As we’ve already discussed the genetics of one disease back in episode 14, I’d like to focus on another in the form of porphyria- most famously suffered from by George III. However, this is not an isolated case within his family. In fact, porphyria can be seen throughout the family across the centuries, as I discovered when reading two papers from 1968 and 1982 which focus on the ancestors and immediate family of the king. So what causes porphyria and how is it passed down?

Porphyria is actually a group of diseases, one of the main symptoms of which is an increased secretion of proteins called porphyrins into the urine of patients. Porphyrins can also build up in the liver, which may lead to impeded liver function and an elevated risk of liver cancer. Alternatively, the nervous system can be impacted, which may lead to attacks and hallucination.

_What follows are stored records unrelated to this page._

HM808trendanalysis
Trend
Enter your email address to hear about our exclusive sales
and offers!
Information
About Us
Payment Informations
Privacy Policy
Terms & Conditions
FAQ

In porphyria patients, there is a mutation for the enzyme which produces haem according to the British Liver Trust. For reasons I’ll discuss in a moment, I think that this may actually be referring to haemoglobin– a molecule inside your red blood cells which binds them and allows them to carry oxygen through the blood. Haemoglobin is one of the derivatives of porphyrins, which I believe may be why porphyrins then build up- after all, if haemoglobin can’t be produced correctly, it seems logical that the products from the previous step should build up. For this reason, I believe that the ‘haem’ in the British Liver Trust article may refer to haemoglobin, as stated in the Encyclopaedia Britannica.

Most types of porphyria are inherited in an autosomal dominant fashion, meaning that only one copy of this allele needs to be inherited for symptoms to manifest- which might explain how it symptoms kept cropping up in the family shown below. However, there are rarer versions which are recessive, meaning that both copies of the gene need to be faulty before symptoms manifest.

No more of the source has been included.